There are several different versions available.


----------



## MsPCGenius (Apr 24, 2000)

Hmm, I seem to recall an ALT-# sequence that produced, not a round, but an almost rectangular-shaped smile face. You may be right that it was not an ASCII character, but it definitely was an ALT sequence...

Thanks for your input


----------



## Lurker1 (Jan 30, 2001)

Here is something else that can display black and white smileys depending on your browser. It looks kind of deep for me but I remember something like it that gave the smileys and the card symbols.

http://www.alanwood.net/unicode/miscellaneous_symbols.html


----------



## MsPCGenius (Apr 24, 2000)

This may be it, but is there an Alt-# sequence that can be associated with the HEX/DEC codes?
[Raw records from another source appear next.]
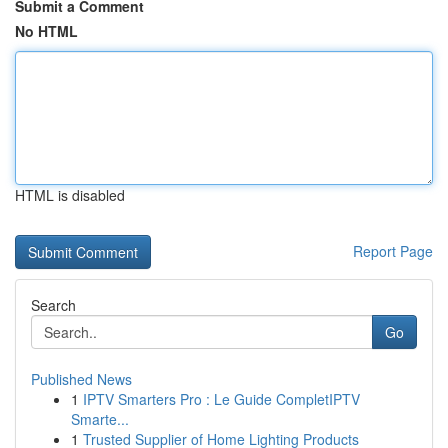
Submit a Comment
No HTML
HTML is disabled
Report Page
Search
Go
Published News
1
IPTV Smarters Pro : Le Guide CompletIPTV
Smarte...
1
Trusted Supplier of Home Lighting Products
9786 263A WHITE SMILING FACE (present in WGL4) 
9787 263B BLACK SMILING FACE (present in WGL4)


----------



## Lurker1 (Jan 30, 2001)

I remember doing something like that. You would type in some key sequence and the charater number and get a display. But how and when I did it is long gone.  

Hopefully some of the other older techs here will remember. BOL


----------



## Cosmic (May 5, 2003)

I think what you are talking about; there is / was and old time sort of smiley from the ASCII tables.

The white smiley is ASCII value 01, the black is ASCII value 02. They are small sort of square shaped lil fellows.

The card symbols mentioned are ASCII 03, 04, 05, 06.

In Basic programming terminology you would say 

Locate 12,40
Print CHR$(01)

To get a smiley on the screen in about the dead center.

You can call ASCII symbols / inputs via keyboard strokes. Example ASCII 27 is returned if you push (Escape key) ASCII 13 for ENTER.

The ALT key in combination with other keys will call / return ASCII symbols. Example ALT (Left Arrow Key in keypad) is the same as Escape (ASCII 27). Will work in Windows just like clicking the return arrow with the mouse.

You can play around and see what combination of keys with ALT call what functions. You can also figure it out in a small BASIC program using the ASC command which is the inverse of CHR$( )


----------